A little over a year ago, I thought birding was a strange hobby. Today, I'm building a community for it.

That's the short version. The longer version starts with a bird feeder camera, a pair of woodpeckers, and a Bald Eagle in Bar Harbor, Maine that changed everything.

I was looking for something — though I didn't quite know it at the time. My boss and now co-founder, Mark Gallant, had been quietly trying to nudge me toward birding for years. Mark is the kind of birder most people will never meet: 486 species on his life list, over 13,000 eBird records, and a wildlife photography portfolio that stops people cold. For a long time, I smiled politely and moved on.

Then something shifted. I was gifted a backyard feeder. I noticed that two birds I'd always assumed were the same — the Hairy Woodpecker and the Downy Woodpecker — were actually different species entirely. That small discovery unlocked something in me. The world got a little bigger, and a little more interesting.

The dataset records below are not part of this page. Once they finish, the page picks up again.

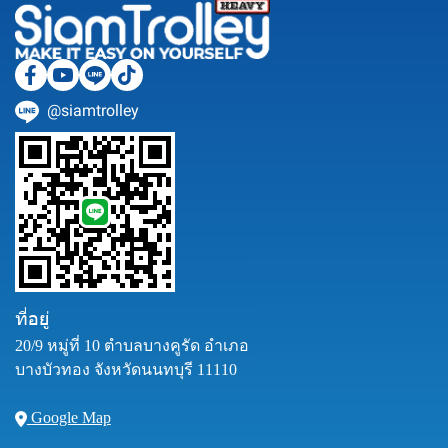
@siamtrolley
ที่อยู่
20/9 หมู่ที่ 10 ตำบลบางคูรัด อำเภอ
บางบัวทอง จังหวัดนนทบุรี 11110
Google Map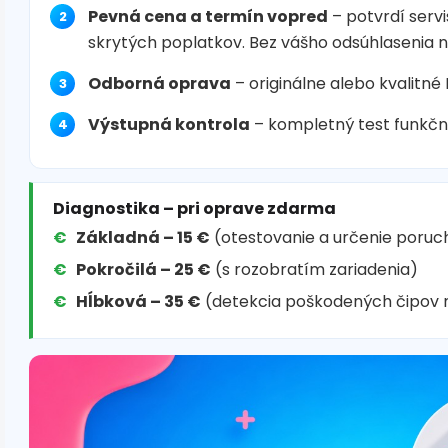
Pevná cena a termín vopred
– potvrdí servi
skrytých poplatkov. Bez vášho odsúhlasenia 
Odborná oprava
– originálne alebo kvalitné
Výstupná kontrola
– kompletný test funkčn
Diagnostika – pri oprave zdarma
Základná – 15 €
(otestovanie a určenie poruc
Pokročilá – 25 €
(s rozobratím zariadenia)
Hĺbková – 35 €
(detekcia poškodených čipov 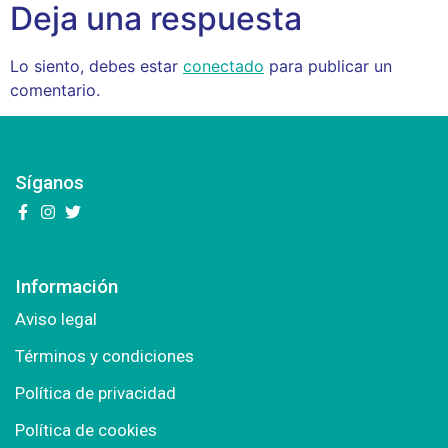
Deja una respuesta
Lo siento, debes estar
conectado
para publicar un
comentario.
Síganos
Información
Aviso legal
Términos y condiciones
Política de privacidad
Política de cookies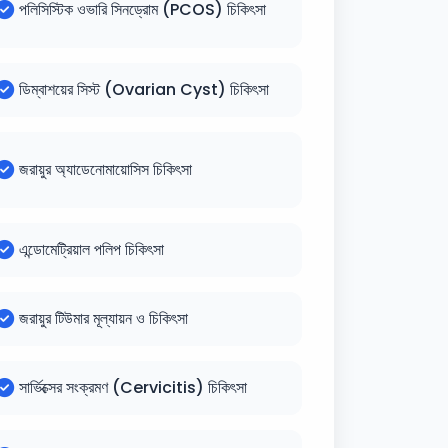
পলিসিস্টিক ওভারি সিনড্রোম (PCOS) চিকিৎসা
ডিম্বাশয়ের সিস্ট (Ovarian Cyst) চিকিৎসা
জরায়ুর অ্যাডেনোমায়োসিস চিকিৎসা
এন্ডোমেট্রিয়াল পলিপ চিকিৎসা
জরায়ুর টিউমার মূল্যায়ন ও চিকিৎসা
সার্ভিক্সের সংক্রমণ (Cervicitis) চিকিৎসা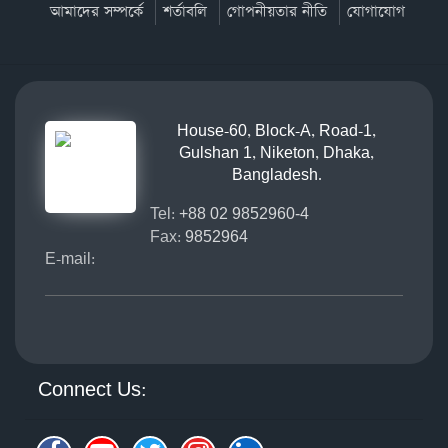
আমাদের সম্পর্কে
শর্তাবলি
গোপনীয়তার নীতি
যোগাযোগ
House-60, Block-A, Road-1,
Gulshan 1, Niketon, Dhaka,
Bangladesh.
Tel:
+88 02 9852960-4
Fax:
9852964
E-mail:
Connect Us: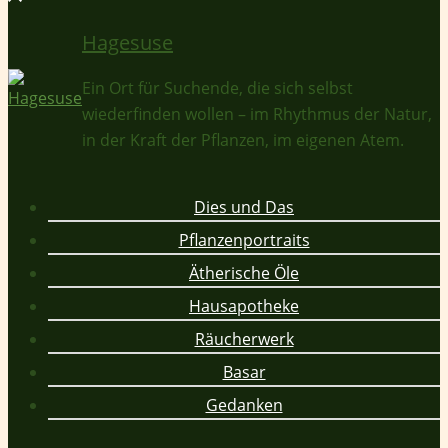
Hagesuse
Ein Ort für Suchende, die sich selbst
wiederfinden wollen – im Rhythmus der Natur,
in der Kraft der Pflanzen, im eigenen Atem.
Dies und Das
Pflanzenportraits
Ätherische Öle
Hausapotheke
Räucherwerk
Basar
Gedanken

Then came the Bald Eagle. I was in Bar Harbor, Maine, camera in hand, when one soared into frame. I photographed it. I was hooked. Completely, irreversibly hooked.

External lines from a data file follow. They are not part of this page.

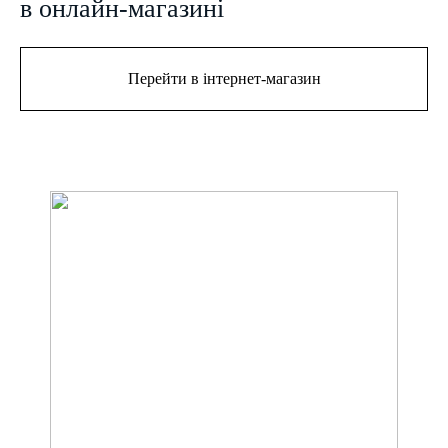
в онлайн-магазині
Перейти в інтернет-магазин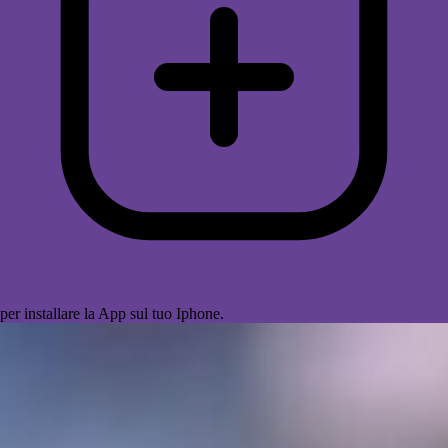
per installare la App sul tuo Iphone.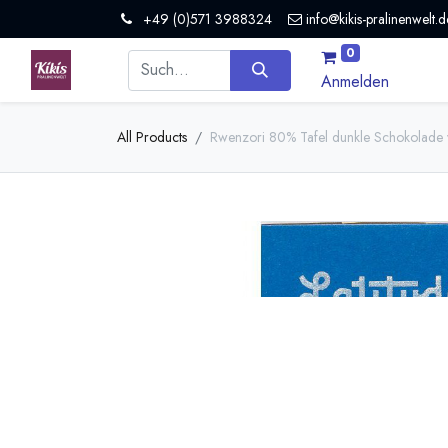
+49 (0)571 3988324
info@kikis-pralinenwelt.d
0
Anmelden
All Products
Rwenzori 80% Tafel dunkle Schokolade v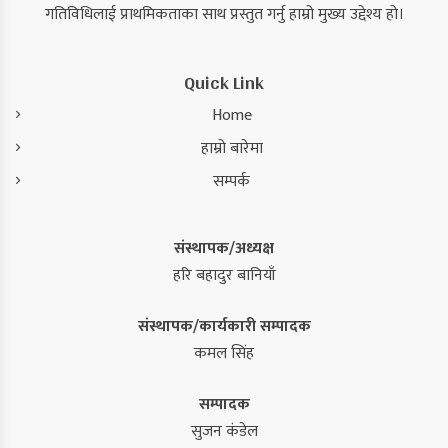
गतिविधिलाई प्राथमिकताका साथ प्रस्तुत गर्नु हाम्रो मुख्य उद्देश्य हो।
Quick Link
Home
हाम्रो बारेमा
सम्पर्क
संस्थापक/अध्यक्ष
हरि बहादुर बानियाँ
संस्थापक/कार्यकारी सम्पादक
कमल सिंह
सम्पादक
सुजन कंडेल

The Problem We Couldn't Ignore

As I fell deeper into birding, I started running into the same frustrations over and over. To do everything I wanted — track my life list, get rare bird alerts, find field guides, connect with other birders, share photos — I needed five different apps and three different websites. Nothing talked to each other. Nothing felt like it was built for someone like me, a newcomer trying to figure it all out.

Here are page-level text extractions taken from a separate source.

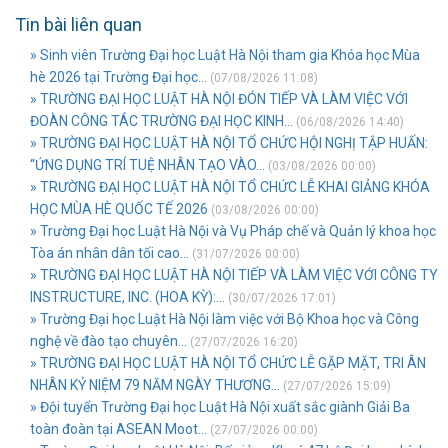
Tin bài liên quan
» Sinh viên Trường Đại học Luật Hà Nội tham gia Khóa học Mùa
hè 2026 tại Trường Đại học...
(07/08/2026 11:08)
» TRƯỜNG ĐẠI HỌC LUẬT HÀ NỘI ĐÓN TIẾP VÀ LÀM VIỆC VỚI
ĐOÀN CÔNG TÁC TRƯỜNG ĐẠI HỌC KINH...
(06/08/2026 14:40)
» TRƯỜNG ĐẠI HỌC LUẬT HÀ NỘI TỔ CHỨC HỘI NGHỊ TẬP HUẤN:
“ỨNG DỤNG TRÍ TUỆ NHÂN TẠO VÀO...
(03/08/2026 00:00)
» TRƯỜNG ĐẠI HỌC LUẬT HÀ NỘI TỔ CHỨC LỄ KHAI GIẢNG KHÓA
HỌC MÙA HÈ QUỐC TẾ 2026
(03/08/2026 00:00)
» Trường Đại học Luật Hà Nội và Vụ Pháp chế và Quản lý khoa học
Tòa án nhân dân tối cao...
(31/07/2026 00:00)
» TRƯỜNG ĐẠI HỌC LUẬT HÀ NỘI TIẾP VÀ LÀM VIỆC VỚI CÔNG TY
INSTRUCTURE, INC. (HOA KỲ):...
(30/07/2026 17:01)
» Trường Đại học Luật Hà Nội làm việc với Bộ Khoa học và Công
nghệ về đào tạo chuyên...
(27/07/2026 16:20)
» TRƯỜNG ĐẠI HỌC LUẬT HÀ NỘI TỔ CHỨC LỄ GẶP MẶT, TRI ÂN
NHÂN KỶ NIỆM 79 NĂM NGÀY THƯƠNG...
(27/07/2026 15:09)
» Đội tuyển Trường Đại học Luật Hà Nội xuất sắc giành Giải Ba
toàn đoàn tại ASEAN Moot...
(27/07/2026 00:00)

Mark felt it too, from the expert side. And both of us, coming from years working together in digital sports media, recognized the pattern immediately: a passionate, underserved community with no real home base. In sports, community is everything. The shared experience of following a team, debating stats, celebrating wins — that's what keeps people engaged and coming back. Birding had all the raw ingredients for that kind of community. It just didn't have the platform.

So we decided to build it.

What Roost Is Really About

Roost isn't just a community. It's the thing I wish had existed when I first started. A place where a beginner in suburban Philadelphia can get as much value as an expert birding the coast of Massachusetts. A place where you don't need to know anyone personally to feel like you belong to something.

Because here's the thing nobody tells you about birding: the community is enormous. Millions of people across the country are quietly watching feeders, hiking trails with binoculars, chasing rarities on weekends. But it doesn't always feel that way — especially when you're new. Nobody close to me does this. I had no one to call when I spotted something unusual. I didn't even know where to look.

That isolation is exactly what Roost is designed to solve.

In two or three years, I want people to say Roost is where they go for everything birding — the alerts, the content, the community, the gear. I want beginners to feel welcomed and experts to feel at home. I want someone to photograph their first Bald Eagle and immediately have somewhere to share it, celebrate it, and connect with someone who understands exactly why it mattered.

That's the Roost I'm building. And I can't wait for you to find yours.